Yes, maybe we knew the Iranians had tried to develop a weapon, testing neutron initiators that are critical for producing a chain reaction, but we did not know how extensive the preparations were. Nor did we know that the Iranians had saved all the files on their research and development of a bomb and moved them to a secret location well after the JCPOA entered into force in 2016. What does that say about the Iranian commitment in the deal never to seek, acquire or develop a nuclear weapon? If that commitment was real, why would such materials not be destroyed? It is hard to escape the conclusion that the Iranians were preserving the option of developing a bomb later.

That raises the question of whether the Iranians were violating the JCPOA. Section T of the deal commits the Iranians not to “engage in the following activities which could contribute to the development of a nuclear explosive device: Designing, developing, acquiring, or using computer models to simulate nuclear explosive devices.” Does moving files that simulate such devices constitute “using” computer models? It certainly is preserving them.
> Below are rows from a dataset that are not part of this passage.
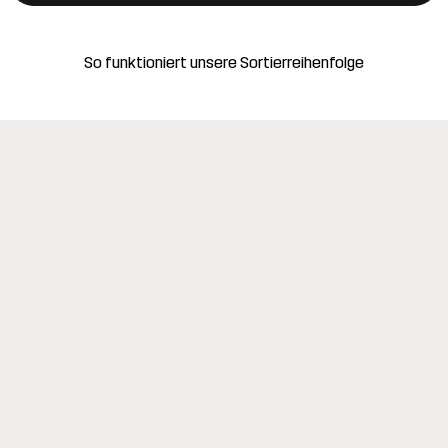
So funktioniert unsere Sortierreihenfolge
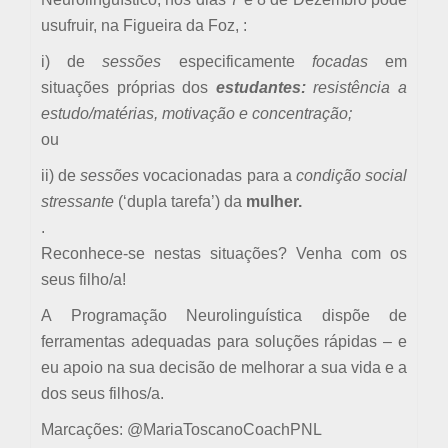
usufruir, na Figueira da Foz, :
i) de
sessões
especificamente
focadas
em
situações próprias dos
estudantes:
resistência a
estudo/matérias, motivação e concentração;
ou
ii) de
sessões
vocacionadas para a
condição social
stressante
(‘dupla tarefa’) da
mulher.
.
Reconhece-se nestas situações? Venha com os
seus filho/a!
A Programação Neurolinguística dispõe de
ferramentas adequadas para soluções rápidas – e
eu apoio na sua decisão de melhorar a sua vida e a
dos seus filhos/a.
Marcações: @MariaToscanoCoachPNL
Supporters of the JCPOA need to address these questions and not dismiss them, arguing that only the deal can stop Iran from resuming its nuclear program of enrichment and weaponization. Indeed, supporters must also address the issue that the vaunted transparency provided by the nuclear deal is more limited than we need it to be. If nothing else, the scope of the inspections needs to be wider to provide greater confidence that the Iranians have not resumed their weapons-related activities.
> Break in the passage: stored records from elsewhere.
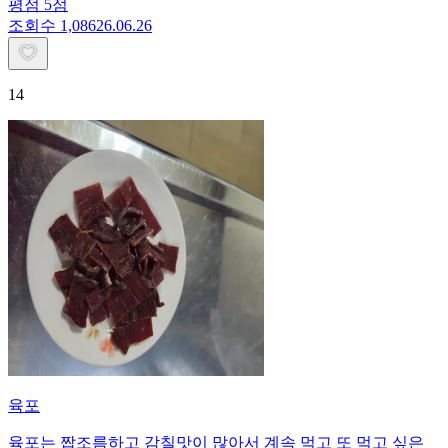
평점
5
점
조회수
1,086
26.06.26
14
육포
육포는 짭조름하고 감칠맛이 많아서 계속 먹고 또 먹고 싶은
But the opponents of the deal cannot just rail against it and say we must walk away from it. What then? Maybe the Israeli disclosures and the materials will convince the British, French and Germans that the deal requires corrections. Though less likely, the Russians and Chinese, too, are likely to have been surprised by the scope of the Iranian weaponization efforts and could be open to certain adjustments. Still, at this point, none is inclined to give up on the deal and scrap it.

So the opponents of the deal should offer a strategy on what to do. Logically, the revelations give the parties to the agreement a reason to go back to the Iranians and insist on an explanation of these materials. They should demand verifiable destruction of all these files — lest they give the Iranians the ability to pick up quickly where they left off on weaponizing. And, given the danger that Iran would have the ability to move rapidly to a weapon in the year 2030, when the limits on enrichment, centrifuges and their output, and reprocessing end, the sunset issue needs to be addressed.

True, the sunset provisions represented the core trade-off in the deal: reductions in the number of Iranian centrifuges and constraints on the Iranian nuclear enrichment program in return for an end to those limits by 2030. But it is clearly also a fact that the Iranians have been preserving the means they had developed for building a nuclear bomb — and that betrays the purpose of the deal. It is not enough to ensure that they have stopped their program and the stoppage can be verified. It is also essential, at a minimum, to buy more time for the limitations on Iranian enrichment. Even if the Iranians are not willing to accept these limitations in perpetuity, the revelations may well create leverage with the Europeans to press for a 10-year extension of the sunset provisions until 2040 — and Iran, in these circumstances and with signs of genuine unrest at home, might not be so ready to say no to the Europeans.

The Trump administration should use the Israeli revelations as a new source of leverage to “fix” the deal and not simply walk away from it. At this point, if the president walks away on May 12, he is still likely to walk away alone. Our pressure on Iran has been most effective historically when we have acted with our allies and not on our own. The Israeli intelligence coup offers a new opportunity to do so.